→ **Excerpted data**
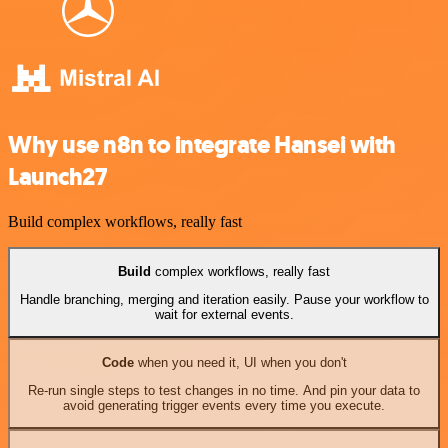
Why use n8n to integrate Hansei with
Launch27
Build complex workflows, really fast
Build
complex workflows, really fast
Handle branching, merging and iteration easily. Pause your workflow to
wait for external events.
Code
when you need it, UI when you don't
Re-run single steps to test changes in no time. And pin your data to
avoid generating trigger events every time you execute.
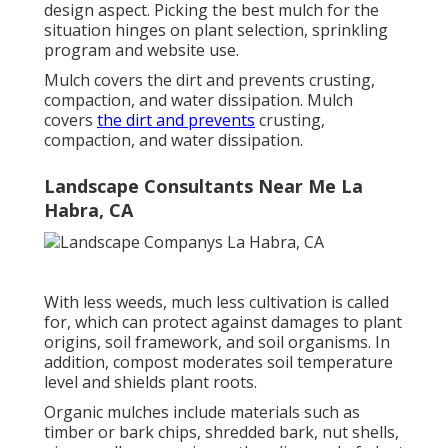
design aspect. Picking the best mulch for the
situation hinges on plant selection, sprinkling
program and website use.
Mulch covers the dirt and prevents crusting,
compaction, and water dissipation. Mulch
covers
the dirt and prevents
crusting,
compaction, and water dissipation.
Landscape Consultants Near Me La
Habra, CA
With less weeds, much less cultivation is called
for, which can protect against damages to plant
origins, soil framework, and soil organisms. In
addition, compost moderates soil temperature
level and shields plant roots.
Organic mulches include materials such as
timber or bark chips, shredded bark, nut shells,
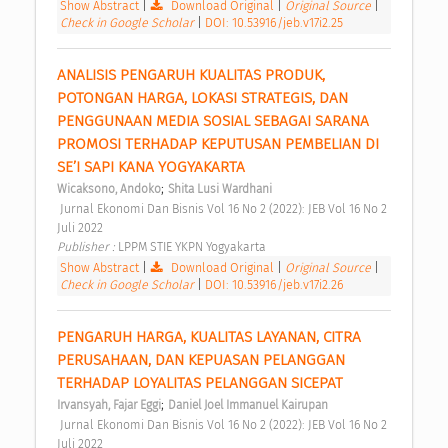
Show Abstract
|
Download Original
|
Original Source
|
Check in Google Scholar
|
DOI: 10.53916/jeb.v17i2.25
ANALISIS PENGARUH KUALITAS PRODUK, 
POTONGAN HARGA, LOKASI STRATEGIS, DAN 
PENGGUNAAN MEDIA SOSIAL SEBAGAI SARANA 
PROMOSI TERHADAP KEPUTUSAN PEMBELIAN DI 
SE’I SAPI KANA YOGYAKARTA 
;
Wicaksono, Andoko
Shita Lusi Wardhani
 Jurnal Ekonomi Dan Bisnis Vol 16 No 2 (2022): JEB Vol 16 No 2 
Juli 2022 
Publisher : 
LPPM STIE YKPN Yogyakarta 
Show Abstract
|
Download Original
|
Original Source
|
Check in Google Scholar
|
DOI: 10.53916/jeb.v17i2.26
PENGARUH HARGA, KUALITAS LAYANAN, CITRA 
PERUSAHAAN, DAN KEPUASAN PELANGGAN 
TERHADAP LOYALITAS PELANGGAN SICEPAT 
;
Irvansyah, Fajar Eggi
Daniel Joel Immanuel Kairupan
 Jurnal Ekonomi Dan Bisnis Vol 16 No 2 (2022): JEB Vol 16 No 2 
Juli 2022 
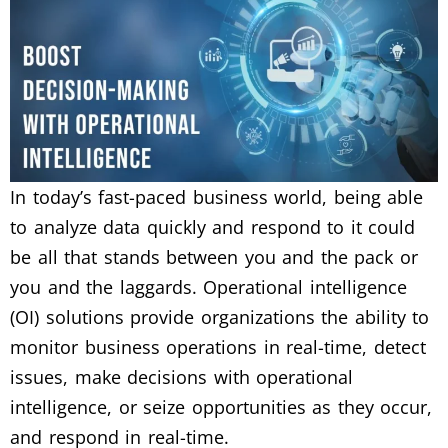
In today’s fast-paced business world, being able
to analyze data quickly and respond to it could
be all that stands between you and the pack or
you and the laggards. Operational intelligence
(OI) solutions provide organizations the ability to
monitor business operations in real-time, detect
issues, make decisions with operational
intelligence, or seize opportunities as they occur,
and respond in real-time.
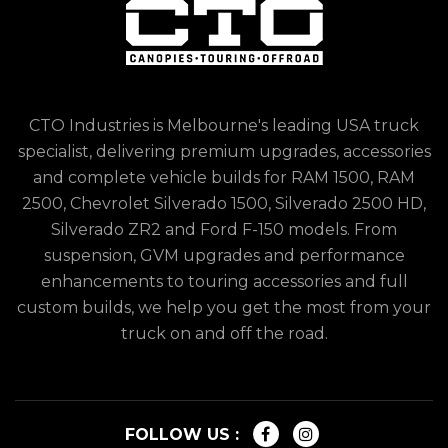
CTO Industries is Melbourne's leading USA truck
specialist, delivering premium upgrades, accessories
and complete vehicle builds for RAM 1500, RAM
2500, Chevrolet Silverado 1500, Silverado 2500 HD,
Silverado ZR2 and Ford F-150 models. From
suspension, GVM upgrades and performance
enhancements to touring accessories and full
custom builds, we help you get the most from your
truck on and off the road.
FOLLOW US :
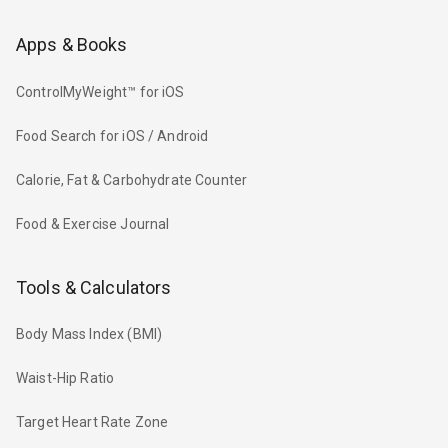
Apps & Books
ControlMyWeight™ for iOS
Food Search for iOS / Android
Calorie, Fat & Carbohydrate Counter
Food & Exercise Journal
Tools & Calculators
Body Mass Index (BMI)
Waist-Hip Ratio
Target Heart Rate Zone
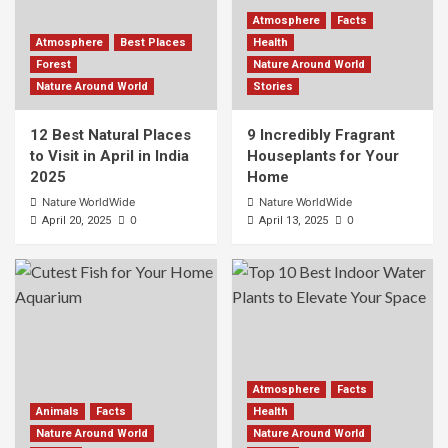
Atmosphere
Facts
Atmosphere
Best Places
Health
Forest
Nature Around World
Nature Around World
Stories
12 Best Natural Places
9 Incredibly Fragrant
to Visit in April in India
Houseplants for Your
2025
Home
Nature WorldWide
Nature WorldWide
0
0
April 20, 2025
April 13, 2025
Atmosphere
Facts
Animals
Facts
Health
Nature Around World
Nature Around World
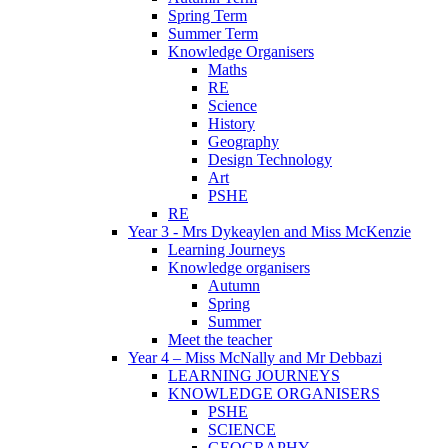
Spring Term
Summer Term
Knowledge Organisers
Maths
RE
Science
History
Geography
Design Technology
Art
PSHE
RE
Year 3 - Mrs Dykeaylen and Miss McKenzie
Learning Journeys
Knowledge organisers
Autumn
Spring
Summer
Meet the teacher
Year 4 – Miss McNally and Mr Debbazi
LEARNING JOURNEYS
KNOWLEDGE ORGANISERS
PSHE
SCIENCE
GEOGRAPHY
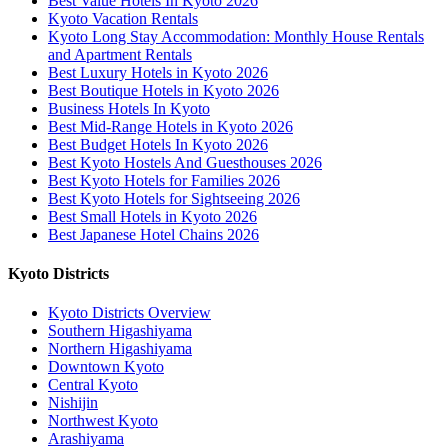
Best Value Hotels In Kyoto 2026
Kyoto Vacation Rentals
Kyoto Long Stay Accommodation: Monthly House Rentals
and Apartment Rentals
Best Luxury Hotels in Kyoto 2026
Best Boutique Hotels in Kyoto 2026
Business Hotels In Kyoto
Best Mid-Range Hotels in Kyoto 2026
Best Budget Hotels In Kyoto 2026
Best Kyoto Hostels And Guesthouses 2026
Best Kyoto Hotels for Families 2026
Best Kyoto Hotels for Sightseeing 2026
Best Small Hotels in Kyoto 2026
Best Japanese Hotel Chains 2026
Kyoto Districts
Kyoto Districts Overview
Southern Higashiyama
Northern Higashiyama
Downtown Kyoto
Central Kyoto
Nishijin
Northwest Kyoto
Arashiyama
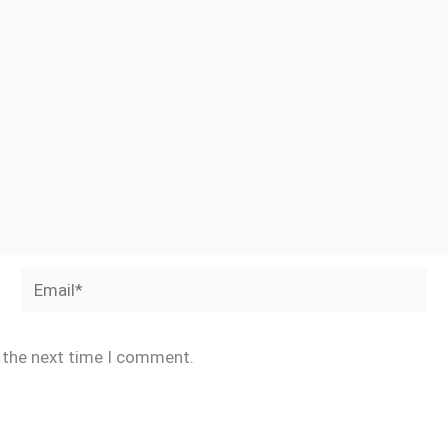
Email*
r the next time I comment.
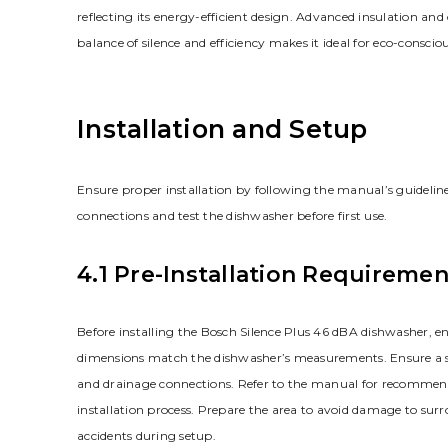
reflecting its energy-efficient design. Advanced insulation a
balance of silence and efficiency makes it ideal for eco-consc
Installation and Setup
Ensure proper installation by following the manual’s guideline
connections and test the dishwasher before first use.
4.1 Pre-Installation Requiremen
Before installing the Bosch Silence Plus 46 dBA dishwasher, ens
dimensions match the dishwasher’s measurements. Ensure a stab
and drainage connections. Refer to the manual for recommended 
installation process. Prepare the area to avoid damage to surr
accidents during setup.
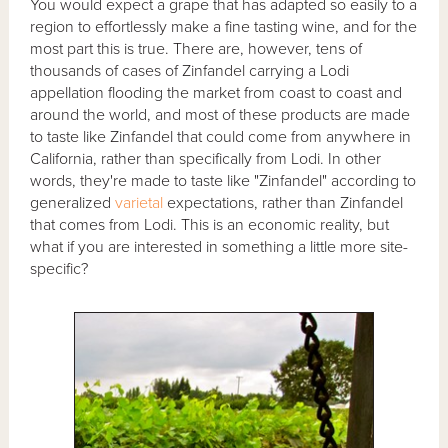
You would expect a grape that has adapted so easily to a
region to effortlessly make a fine tasting wine, and for the
most part this is true. There are, however, tens of
thousands of cases of Zinfandel carrying a Lodi
appellation flooding the market from coast to coast and
around the world, and most of these products are made
to taste like Zinfandel that could come from anywhere in
California, rather than specifically from Lodi. In other
words, they're made to taste like "Zinfandel" according to
generalized
varietal
expectations, rather than Zinfandel
that comes from Lodi. This is an economic reality, but
what if you are interested in something a little more site-
specific?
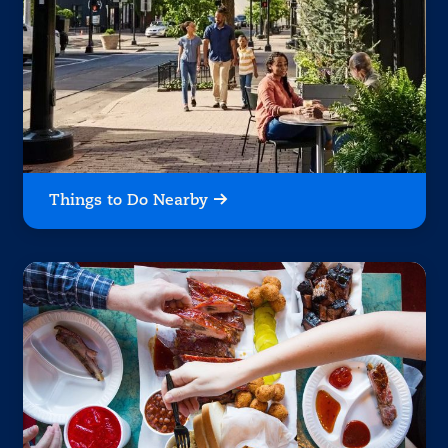
Things to Do Nearby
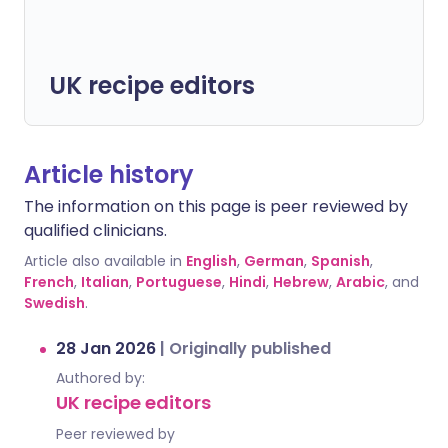
UK recipe editors
Article history
The information on this page is peer reviewed by
qualified clinicians.
Article also available in
English
,
German
,
Spanish
,
French
,
Italian
,
Portuguese
,
Hindi
,
Hebrew
,
Arabic
, and
Swedish
.
28 Jan 2026
|
Originally published
Authored by:
UK recipe editors
Peer reviewed by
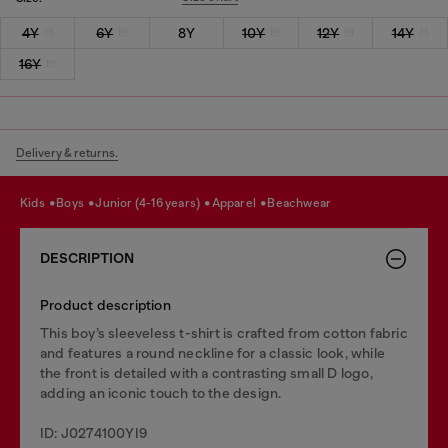
4Y
6Y
8Y
10Y
12Y
14Y
16Y
Delivery & returns.
kids
boys
junior (4-16 years)
apparel
beachwear
DESCRIPTION
Product description
This boy’s sleeveless t-shirt is crafted from cotton fabric
and features a round neckline for a classic look, while
the front is detailed with a contrasting small D logo,
adding an iconic touch to the design.
ID: J0274100YI9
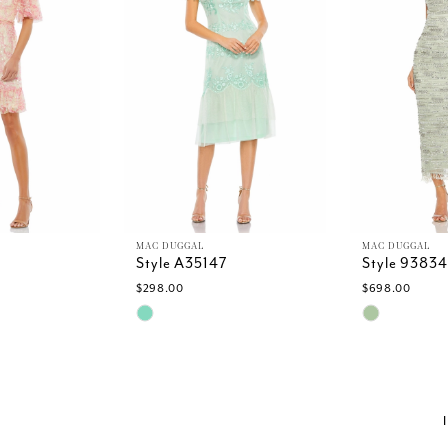
MAC DUGGAL
MAC DUGGAL
Style A35147
Style 93834
$298.00
$698.00
Skip
Skip
Color
Color
List
List
e
#fe8acfe7d3
#7c51cf436
to
to
end
end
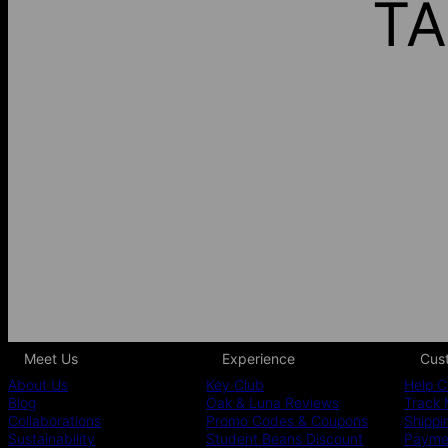
TA
Meet Us
Experience
Cus
About Us
Key Club
Help C
Blog
Oak & Luna Reviews
Track 
Collaborations
Promo Codes & Coupons
Shippi
Sustainability
Student Beans Discount
Paymen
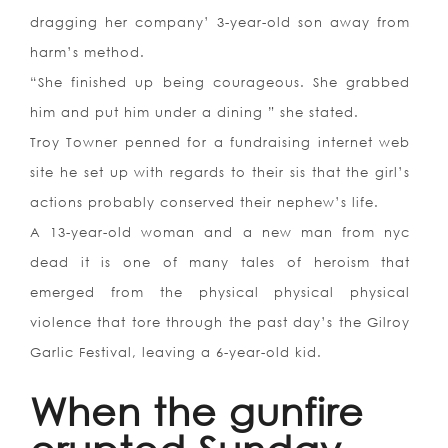
dragging her company’ 3-year-old son away from
harm’s method.
“She finished up being courageous. She grabbed
him and put him under a dining ” she stated.
Troy Towner penned for a fundraising internet web
site he set up with regards to their sis that the girl’s
actions probably conserved their nephew’s life.
A 13-year-old woman and a new man from nyc
dead it is one of many tales of heroism that
emerged from the physical physical physical
violence that tore through the past day’s the Gilroy
Garlic Festival, leaving a 6-year-old kid.
When the gunfire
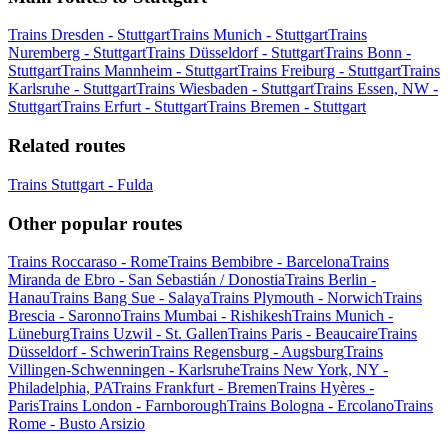
Trains Dresden - Stuttgart
Trains Munich - Stuttgart
Trains
Nuremberg - Stuttgart
Trains Düsseldorf - Stuttgart
Trains Bonn -
Stuttgart
Trains Mannheim - Stuttgart
Trains Freiburg - Stuttgart
Trains
Karlsruhe - Stuttgart
Trains Wiesbaden - Stuttgart
Trains Essen, NW -
Stuttgart
Trains Erfurt - Stuttgart
Trains Bremen - Stuttgart
Related routes
Trains Stuttgart - Fulda
Other popular routes
Trains Roccaraso - Rome
Trains Bembibre - Barcelona
Trains
Miranda de Ebro - San Sebastián / Donostia
Trains Berlin -
Hanau
Trains Bang Sue - Salaya
Trains Plymouth - Norwich
Trains
Brescia - Saronno
Trains Mumbai - Rishikesh
Trains Munich -
Lüneburg
Trains Uzwil - St. Gallen
Trains Paris - Beaucaire
Trains
Düsseldorf - Schwerin
Trains Regensburg - Augsburg
Trains
Villingen-Schwenningen - Karlsruhe
Trains New York, NY -
Philadelphia, PA
Trains Frankfurt - Bremen
Trains Hyères -
Paris
Trains London - Farnborough
Trains Bologna - Ercolano
Trains
Rome - Busto Arsizio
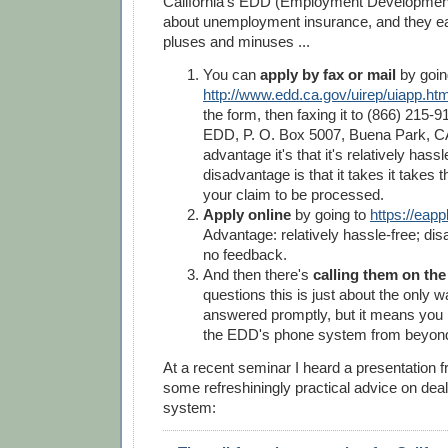
California's EDD (Employment Developmen
about unemployment insurance, and they ea
pluses and minuses ...
You can
apply by fax or mail
by goin
http://www.edd.ca.gov/uirep/uiapp.ht
the form, then faxing it to (866) 215-91
EDD, P. O. Box 5007, Buena Park, C
advantage it's that it's relatively hassl
disadvantage is that it takes it takes t
your claim to be processed.
Apply online
by going to
https://eapp
Advantage: relatively hassle-free; disa
no feedback.
And then there's
calling them on th
questions this is just about the only 
answered promptly, but it means you 
the EDD's phone system from beyond 
At a recent seminar I heard a presentation
some refreshiningly practical advice on deal
system:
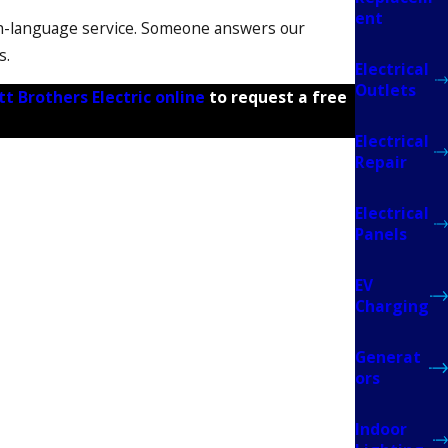
ent
h-language service. Someone answers our
s.
Electrical
Outlets
tt Brothers Electric online
to request a free
Electrical
Repair
Electrical
Panels
EV
ns. Florida Power and Light (FPL) must also
Charging
ly with FPL. You won’t need to manage any forms
ming.
Generat
ors
nd depending on FPL scheduling or permit
Indoor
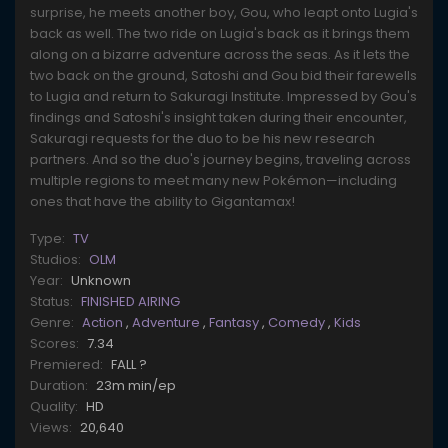
surprise, he meets another boy, Gou, who leapt onto Lugia's
back as well. The two ride on Lugia's back as it brings them
along on a bizarre adventure across the seas. As it lets the
two back on the ground, Satoshi and Gou bid their farewells
to Lugia and return to Sakuragi Institute. Impressed by Gou's
findings and Satoshi's insight taken during their encounter,
Sakuragi requests for the duo to be his new research
partners. And so the duo's journey begins, traveling across
multiple regions to meet many new Pokémon—including
ones that have the ability to Gigantamax!
Type:
TV
Studios:
OLM
Year:
Unknown
Status:
FINISHED AIRING
Genre:
Action
,
Adventure
,
Fantasy
,
Comedy
,
Kids
Scores:
7.34
Premiered:
FALL ?
Duration:
23m min/ep
Quality:
HD
Views:
20,640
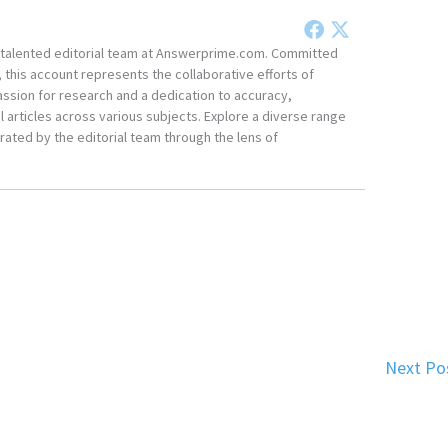
he talented editorial team at Answerprime.com. Committed
, this account represents the collaborative efforts of
ssion for research and a dedication to accuracy,
 articles across various subjects. Explore a diverse range
ated by the editorial team through the lens of
Next Po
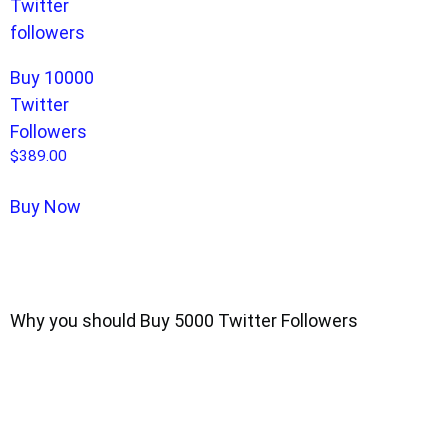
Buy 10000
Twitter
Followers
$
389.00
Buy Now
Why you should Buy 5000 Twitter Followers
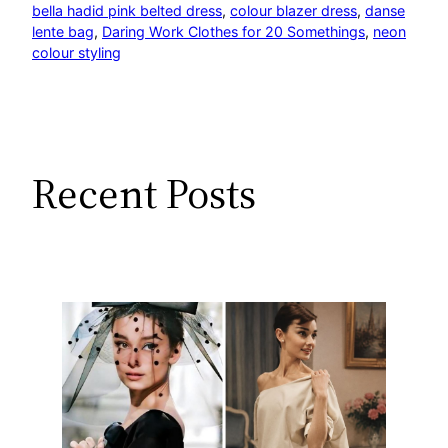
bella hadid pink belted dress
, 
colour blazer dress
, 
danse
lente bag
, 
Daring Work Clothes for 20 Somethings
, 
neon
colour styling
Recent Posts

→ **Work to complete**
Word for word, retype the lines in the entries above that run from the one with "PENGARUH HARGA, KUALITAS LAYANAN, CITRA" through the one with "to analyze data". Both ends count; pictures do not.

→ **Exercise response**
PENGARUH HARGA, KUALITAS LAYANAN, CITRA 
PERUSAHAAN, DAN KEPUASAN PELANGGAN 
TERHADAP LOYALITAS PELANGGAN SICEPAT 
;
Irvansyah, Fajar Eggi
Daniel Joel Immanuel Kairupan
 Jurnal Ekonomi Dan Bisnis Vol 16 No 2 (2022): JEB Vol 16 No 2 
Juli 2022 
In today’s fast-paced business world, being able
to analyze data quickly and respond to it could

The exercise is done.